Каратели - Адамович Алесь Михайлович 8 стр.


* * *

Суров и Белый познакомились еще в армии, но сблизил их плен. Оба бывшие командиры, но старшина Суров в мае сорок первого окончил еще и политические курсы в Смоленске. Тогда все учились на краткосрочных - не хватало в армии командного и политического состава, старики оказались замешанными во всяких шпионских делах, перешерстили их как следует. Под Рогачевом полк попал в окружение. Всех, у кого были звездочки на рукаве, и евреев немцы перед строем поубивали в первые же дни плена. Суров звездочку не сохранил, оставил в лесу вместе с гимнастеркой. Но убеждения, конечно, сохранил. И жизнь, которая еще могла пригодиться. Его не выдали, хоть многие в лицо знали младшего политрука роты. Значит, одобрили его поведение. Стать под расстрел по-дурному - это не самое мудрое, верное решение. Хотя некоторые так и сделали. Ладно, старики, так и одногодки его, с одним-двумя, как у Сурова, кубарями: себя хотели показать, а показали безграмотность свою! Политическую, военную!

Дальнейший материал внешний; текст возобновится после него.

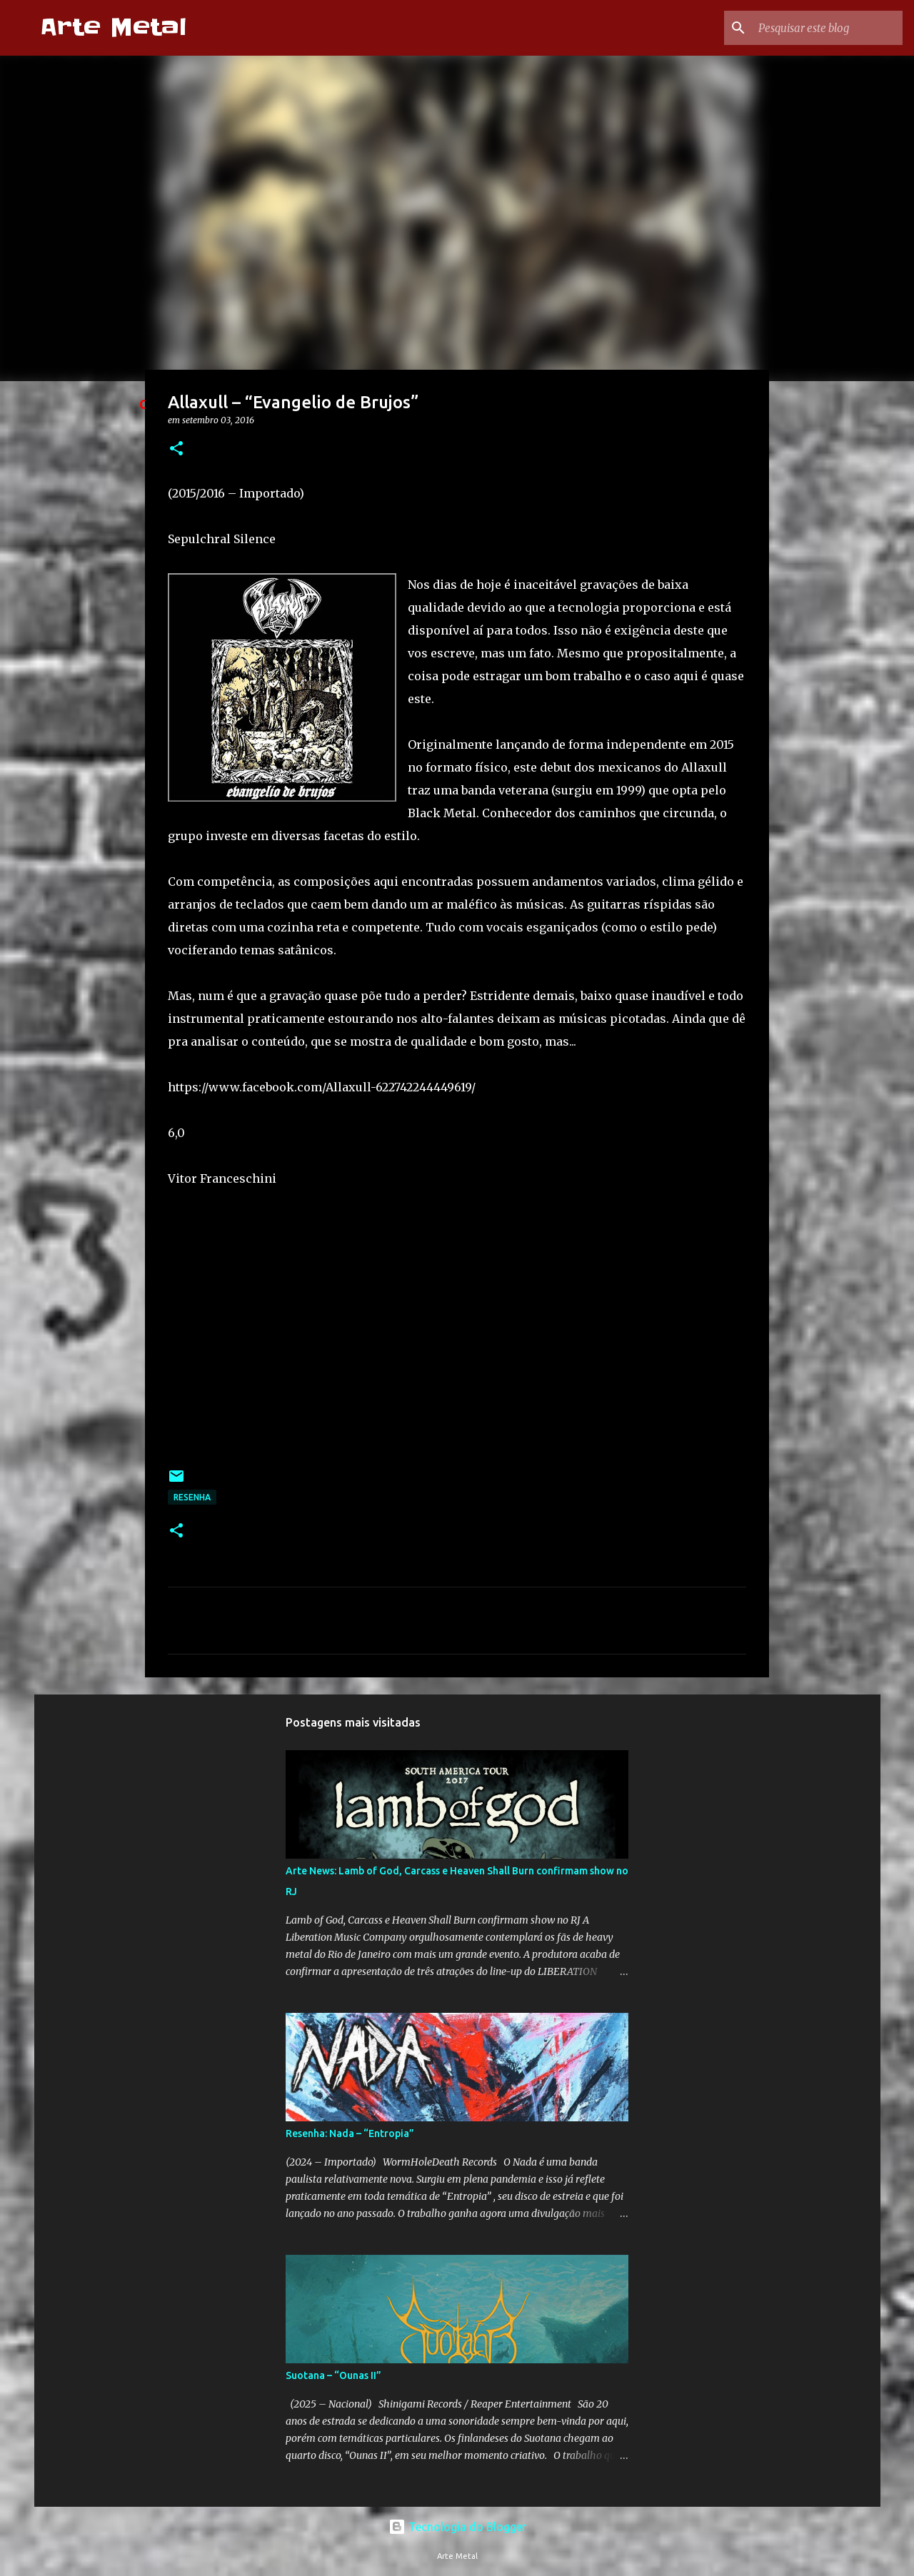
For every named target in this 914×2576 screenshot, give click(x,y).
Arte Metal (113, 27)
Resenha (192, 1497)
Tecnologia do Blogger (457, 2526)
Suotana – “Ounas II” (333, 2375)
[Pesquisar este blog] (828, 28)
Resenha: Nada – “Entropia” (350, 2133)
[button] (176, 449)
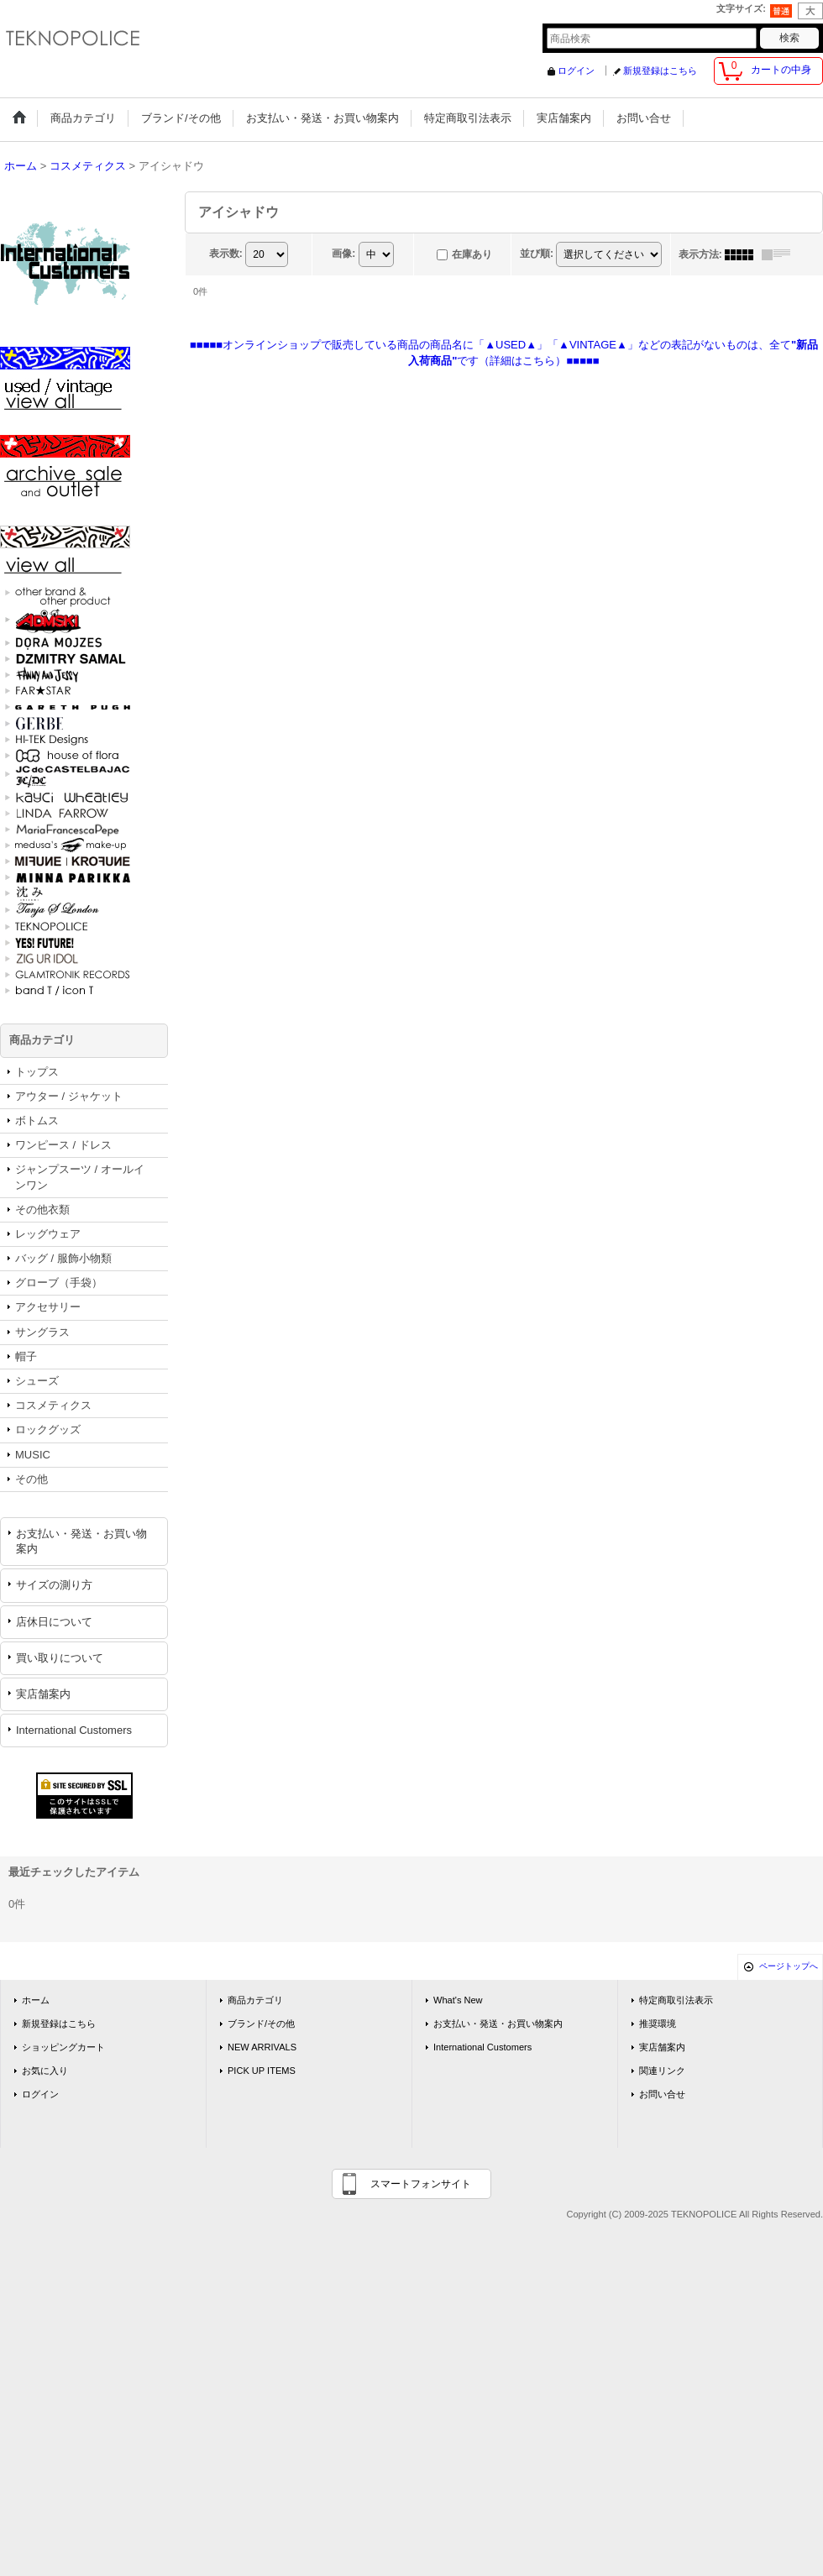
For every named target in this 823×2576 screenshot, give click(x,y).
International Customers (74, 1730)
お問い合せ (662, 2094)
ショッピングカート (63, 2047)
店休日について (54, 1621)
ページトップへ (788, 1966)
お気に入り (45, 2071)
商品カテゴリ (255, 2000)
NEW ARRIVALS (262, 2047)
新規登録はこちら (660, 70)
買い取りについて (59, 1658)
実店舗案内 (43, 1694)
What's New (458, 2000)
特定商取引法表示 (676, 2000)
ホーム (36, 2000)
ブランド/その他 (261, 2023)
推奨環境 (657, 2023)
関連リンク (662, 2071)
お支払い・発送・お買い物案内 (81, 1541)
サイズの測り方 (54, 1585)
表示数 (226, 253)
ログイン (576, 70)
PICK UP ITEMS (262, 2071)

Не случайно Белый к нему потянулся в Бобруйском лагере. Почуял твердость убеждений. Это при хороших калориях таким, как Белый, все нипочем. Весельчаки, душа нараспашку, спортсмены! Но именно таких голод первыми и догоняет, ломает. Маленькие, щупленькие еще держатся, а недавние медведи уже смотрят тупо-удивленно, тоскливо, тихо безумеют. Бобруйский лагерь, крепость! - кто прошел через это и выжил, не сошел с ума, того ничем уже не удивишь, не испугаешь. Но с чем никогда не свыкнуться - так это с неблагодарностью и глупостью людской. Что ж, видимо, пройти надо и через предательство друга, которого поддержал в трудную минуту, сохранил ему надежду. Такое уж время…

То же самое, те же события по-другому видел и помнил Белый.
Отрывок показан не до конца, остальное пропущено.